[WHAT IS REQUIRED]:
Although the listing contains pictures, reproduce only its text, exactly as written.

◇ ◇ ◇ ◇

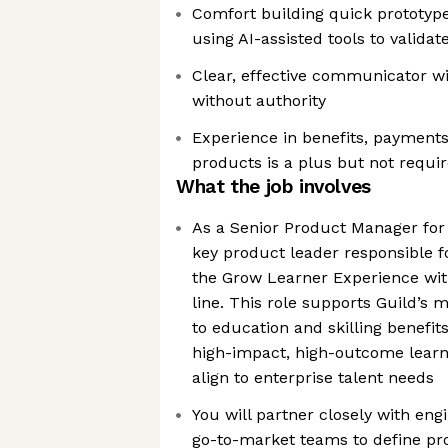
Comfort building quick prototype
using AI-assisted tools to valida
Clear, effective communicator wit
without authority
Experience in benefits, payments
products is a plus but not requi
What the job involves
As a Senior Product Manager for 
key product leader responsible fo
the Grow Learner Experience wit
line. This role supports Guild’s 
to education and skilling benefit
high-impact, high-outcome learn
align to enterprise talent needs
You will partner closely with eng
go-to-market teams to define pro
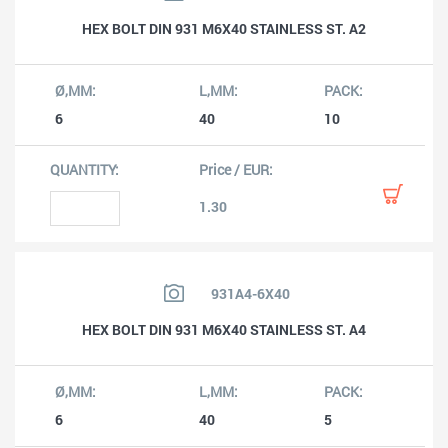
HEX BOLT DIN 931 M6X40 STAINLESS ST. A2
6
40
10
1.30
931A4-6X40
HEX BOLT DIN 931 M6X40 STAINLESS ST. A4
6
40
5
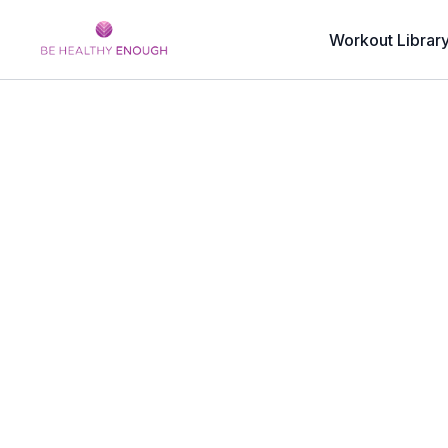
Workout Librar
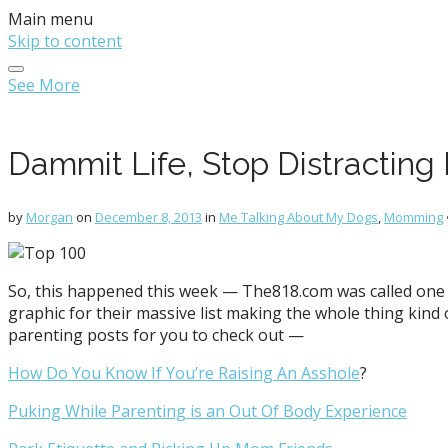
Main menu
Skip to content
See More
Dammit Life, Stop Distracting
by
Morgan
on
December 8, 2013
in
Me Talking About My Dogs
,
Momming
So, this happened this week — The818.com was called one 
graphic for their massive list making the whole thing kind 
parenting posts for you to check out —
How Do You Know If You’re Raising An Asshole
?
Puking While Parenting is an Out Of Body Experience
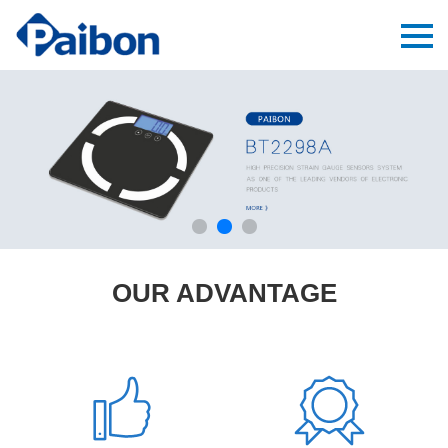
OUR ADVANTAGE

◇ ◇ ◇ ◇

[RESPONSE TO THIS EXERCISE]:
Comfort building quick prototype
using AI-assisted tools to valida
Clear, effective communicator wit
without authority
Experience in benefits, payments
products is a plus but not requi
What the job involves
As a Senior Product Manager for 
key product leader responsible fo
the Grow Learner Experience wit
line. This role supports Guild’s 
to education and skilling benefit
high-impact, high-outcome learn
align to enterprise talent needs
You will partner closely with eng
go-to-market teams to define pro
HEX BOLT DIN 931 M6X40 STAINLESS ST. A2
6
40
10
1.30
931A4-6X40
HEX BOLT DIN 931 M6X40 STAINLESS ST. A4
6
40
5
Workout Librar
Main menu
Skip to content
See More
Dammit Life, Stop Distracting
by
Morgan
on
December 8, 2013
in
Me Talking About My Dogs
,
Momming
So, this happened this week — The818.com was called one 
graphic for their massive list making the whole thing kind 
parenting posts for you to check out —
How Do You Know If You’re Raising An Asshole
?
Puking While Parenting is an Out Of Body Experience
OUR ADVANTAGE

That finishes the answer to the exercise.